[Saved data entries]

»»

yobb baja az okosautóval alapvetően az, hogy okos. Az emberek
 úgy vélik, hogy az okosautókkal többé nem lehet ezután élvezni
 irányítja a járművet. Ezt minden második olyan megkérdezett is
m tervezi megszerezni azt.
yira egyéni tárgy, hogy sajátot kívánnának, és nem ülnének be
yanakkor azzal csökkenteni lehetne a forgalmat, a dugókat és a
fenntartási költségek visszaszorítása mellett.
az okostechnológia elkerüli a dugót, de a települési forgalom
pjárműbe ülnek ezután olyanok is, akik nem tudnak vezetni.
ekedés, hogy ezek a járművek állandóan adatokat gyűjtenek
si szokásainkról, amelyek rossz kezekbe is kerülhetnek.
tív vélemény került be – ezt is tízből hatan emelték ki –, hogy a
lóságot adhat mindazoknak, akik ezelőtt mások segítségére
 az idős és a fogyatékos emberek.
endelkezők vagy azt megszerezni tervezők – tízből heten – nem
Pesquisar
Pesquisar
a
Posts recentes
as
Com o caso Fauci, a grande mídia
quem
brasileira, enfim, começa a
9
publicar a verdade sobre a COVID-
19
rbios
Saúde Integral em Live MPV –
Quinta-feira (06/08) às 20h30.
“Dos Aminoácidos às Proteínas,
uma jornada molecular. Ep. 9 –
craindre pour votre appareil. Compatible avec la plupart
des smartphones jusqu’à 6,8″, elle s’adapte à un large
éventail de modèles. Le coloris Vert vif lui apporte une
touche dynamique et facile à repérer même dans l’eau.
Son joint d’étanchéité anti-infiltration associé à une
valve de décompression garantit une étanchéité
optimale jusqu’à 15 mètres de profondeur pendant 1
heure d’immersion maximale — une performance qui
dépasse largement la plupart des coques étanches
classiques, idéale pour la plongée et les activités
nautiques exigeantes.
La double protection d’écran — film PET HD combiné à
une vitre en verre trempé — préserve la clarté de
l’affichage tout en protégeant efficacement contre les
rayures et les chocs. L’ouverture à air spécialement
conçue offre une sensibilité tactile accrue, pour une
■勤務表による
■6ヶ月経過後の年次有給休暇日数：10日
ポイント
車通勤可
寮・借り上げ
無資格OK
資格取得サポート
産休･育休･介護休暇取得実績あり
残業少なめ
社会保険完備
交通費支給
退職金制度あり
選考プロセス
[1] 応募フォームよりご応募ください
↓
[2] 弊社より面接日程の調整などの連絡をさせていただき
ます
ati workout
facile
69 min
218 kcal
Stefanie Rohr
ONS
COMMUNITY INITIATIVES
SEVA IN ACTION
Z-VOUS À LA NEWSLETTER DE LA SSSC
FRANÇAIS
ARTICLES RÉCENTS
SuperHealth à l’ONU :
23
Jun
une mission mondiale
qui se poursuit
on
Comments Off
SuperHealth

««

▶ _Exercise brief_
The response must be an exact reproduction of all the entries.

▶ _Result for this task_
yobb baja az okosautóval alapvetően az, hogy okos. Az emberek
 úgy vélik, hogy az okosautókkal többé nem lehet ezután élvezni
 irányítja a járművet. Ezt minden második olyan megkérdezett is
m tervezi megszerezni azt.
yira egyéni tárgy, hogy sajátot kívánnának, és nem ülnének be
yanakkor azzal csökkenteni lehetne a forgalmat, a dugókat és a
fenntartási költségek visszaszorítása mellett.
az okostechnológia elkerüli a dugót, de a települési forgalom
pjárműbe ülnek ezután olyanok is, akik nem tudnak vezetni.
ekedés, hogy ezek a járművek állandóan adatokat gyűjtenek
si szokásainkról, amelyek rossz kezekbe is kerülhetnek.
tív vélemény került be – ezt is tízből hatan emelték ki –, hogy a
lóságot adhat mindazoknak, akik ezelőtt mások segítségére
 az idős és a fogyatékos emberek.
endelkezők vagy azt megszerezni tervezők – tízből heten – nem
Pesquisar
Pesquisar
a
Posts recentes
as
Com o caso Fauci, a grande mídia
quem
brasileira, enfim, começa a
9
publicar a verdade sobre a COVID-
19
rbios
Saúde Integral em Live MPV –
Quinta-feira (06/08) às 20h30.
“Dos Aminoácidos às Proteínas,
uma jornada molecular. Ep. 9 –
craindre pour votre appareil. Compatible avec la plupart
des smartphones jusqu’à 6,8″, elle s’adapte à un large
éventail de modèles. Le coloris Vert vif lui apporte une
touche dynamique et facile à repérer même dans l’eau.
Son joint d’étanchéité anti-infiltration associé à une
valve de décompression garantit une étanchéité
optimale jusqu’à 15 mètres de profondeur pendant 1
heure d’immersion maximale — une performance qui
dépasse largement la plupart des coques étanches
classiques, idéale pour la plongée et les activités
nautiques exigeantes.
La double protection d’écran — film PET HD combiné à
une vitre en verre trempé — préserve la clarté de
l’affichage tout en protégeant efficacement contre les
rayures et les chocs. L’ouverture à air spécialement
conçue offre une sensibilité tactile accrue, pour une
■勤務表による
■6ヶ月経過後の年次有給休暇日数：10日
ポイント
車通勤可
寮・借り上げ
無資格OK
資格取得サポート
産休･育休･介護休暇取得実績あり
残業少なめ
社会保険完備
交通費支給
退職金制度あり
選考プロセス
[1] 応募フォームよりご応募ください
↓
[2] 弊社より面接日程の調整などの連絡をさせていただき
ます
ati workout
facile
69 min
218 kcal
Stefanie Rohr
ONS
COMMUNITY INITIATIVES
SEVA IN ACTION
Z-VOUS À LA NEWSLETTER DE LA SSSC
FRANÇAIS
ARTICLES RÉCENTS
SuperHealth à l’ONU :
23
Jun
une mission mondiale
qui se poursuit
on
Comments Off
SuperHealth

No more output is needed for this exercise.